Answer:
Percent error = [(1600 g - 58.608 g) / 58.608 g] x 100%
Percent error = 2640.02%
Step-by-step explanation:
To calculate the percent error of this reaction, we need to first calculate the theoretical yield of CO2 based on the balanced equation and then compare it to the actual yield obtained.
From the balanced equation:
C6H12O6 + 6O2 → 6CO2 + 6H2O
We can see that 1 mole of glucose (C6H12O6) produces 6 moles of carbon dioxide (CO2). The molar mass of glucose is 180 g/mol. So, to find the theoretical yield of CO2, we can use the following steps:
---Convert the mass of glucose to moles:
40 g / 180 g/mol = 0.222 mol
---Calculate the moles of CO2 produced:
0.222 mol glucose x 6 mol CO2/mol glucose = 1.332 mol CO2
---Convert the moles of CO2 to grams:
1.332 mol x 44 g/mol = 58.608 g CO2
So, the theoretical yield of CO2 is 58.608 grams.
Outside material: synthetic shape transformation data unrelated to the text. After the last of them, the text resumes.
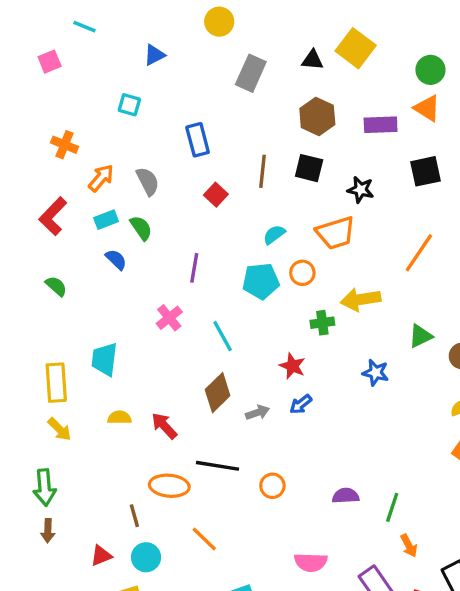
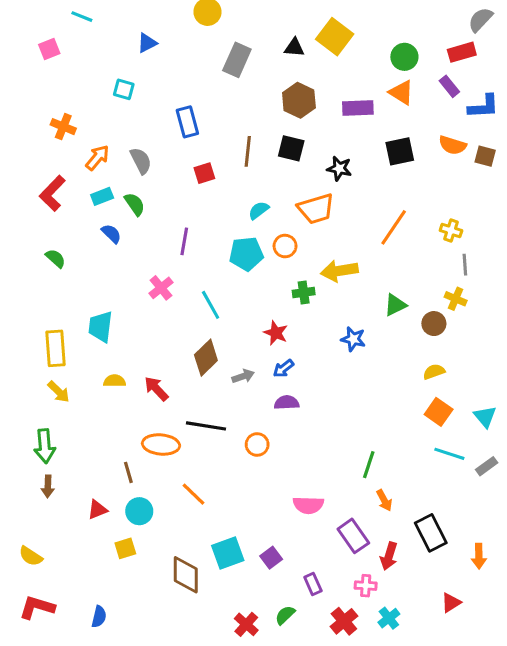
red square: (216, 195) -> (204, 173), turned 30
purple semicircle: (346, 496) -> (287, 403), moved
pink semicircle: (311, 562) -> (308, 505), moved

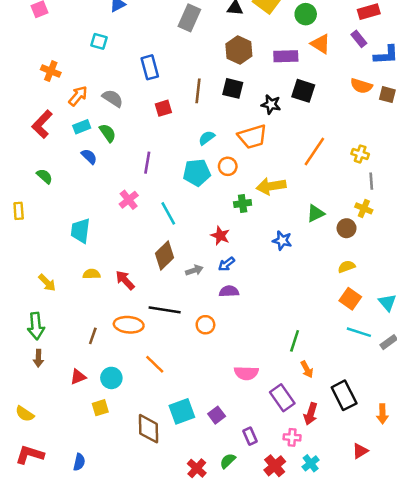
green circle: (404, 57) -> (306, 14), moved
black square: (400, 151) -> (303, 91), moved, turned 30
gray semicircle: (141, 161) -> (113, 98), turned -30
yellow rectangle: (56, 348) -> (19, 211), moved, size x0.6
brown line: (128, 472) -> (93, 336), moved, turned 35

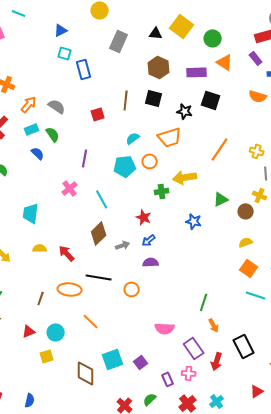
cyan square: (99, 41) -> (65, 53), moved
blue rectangle: (150, 67) -> (84, 69), moved
pink cross: (292, 437) -> (189, 373), moved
Now we can calculate the percent error using the following formula:
Percent error = [(experimental value - theoretical value) / theoretical value] x 100%
Plugging in the values we have:
Percent error = [(1600 g - 58.608 g) / 58.608 g] x 100%
Percent error = 2640.02%
This means that the experimental value is significantly higher than the theoretical value, which indicates a large error in the experiment. It's important to identify and correct sources of error in experiments to improve the accuracy of results.